Input data below:

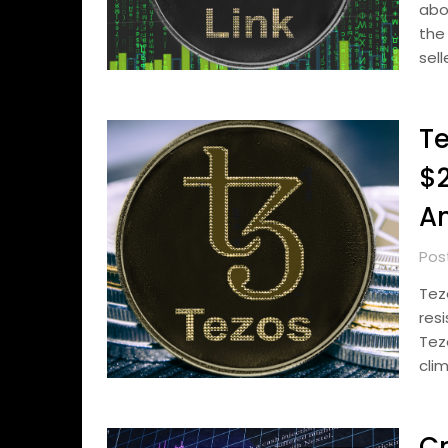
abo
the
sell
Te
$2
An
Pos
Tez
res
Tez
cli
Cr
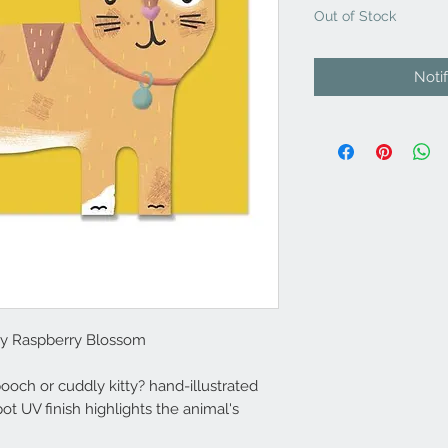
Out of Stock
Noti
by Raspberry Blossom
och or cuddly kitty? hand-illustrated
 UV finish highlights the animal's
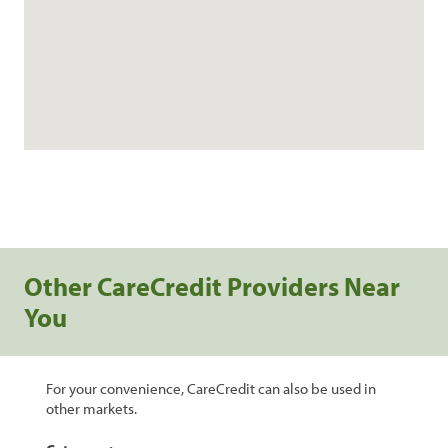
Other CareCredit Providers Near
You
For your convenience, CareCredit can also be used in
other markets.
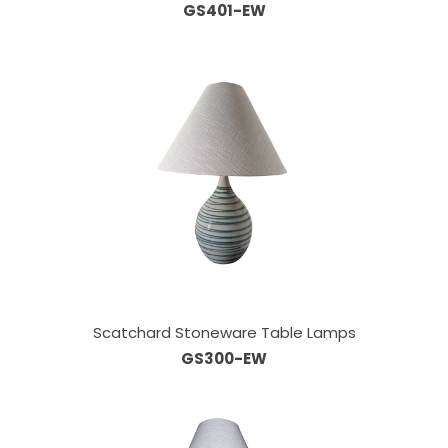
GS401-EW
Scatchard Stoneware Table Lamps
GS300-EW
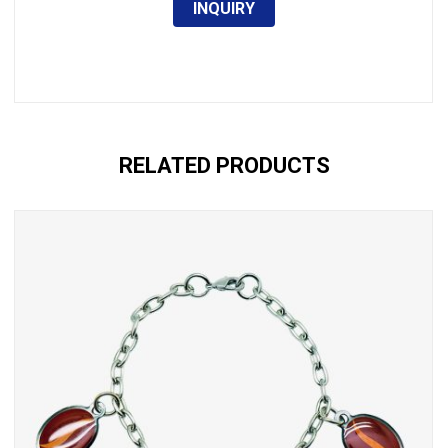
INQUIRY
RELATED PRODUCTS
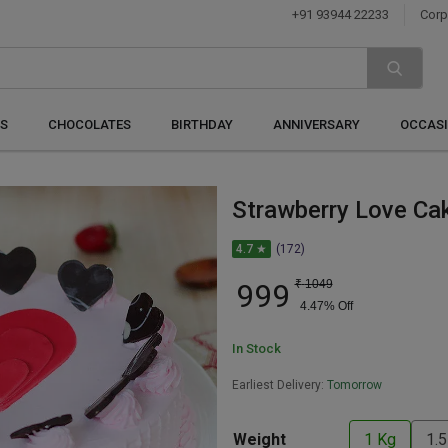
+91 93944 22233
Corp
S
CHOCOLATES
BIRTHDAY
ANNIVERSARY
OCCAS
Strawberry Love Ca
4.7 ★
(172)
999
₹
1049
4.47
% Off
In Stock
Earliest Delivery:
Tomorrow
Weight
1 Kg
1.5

End of Input data.

» Your objective: Could you return the whole listing exactly, images excluded?

» Answer area:
abo
the
sell
Te
$2
An
Pos
Tez
res
Tez
cli
Cr
Out of Stock
Noti
by Raspberry Blossom
och or cuddly kitty? hand-illustrated
 UV finish highlights the animal's
Other CareCredit Providers Near
You
For your convenience, CareCredit can also be used in
other markets.
GS401-EW
Scatchard Stoneware Table Lamps
GS300-EW
INQUIRY
RELATED PRODUCTS
+91 93944 22233
Corp
S
CHOCOLATES
BIRTHDAY
ANNIVERSARY
OCCAS
Strawberry Love Ca
4.7 ★
(172)
999
₹
1049
4.47
% Off
In Stock
Earliest Delivery:
Tomorrow
Weight
1 Kg
1.5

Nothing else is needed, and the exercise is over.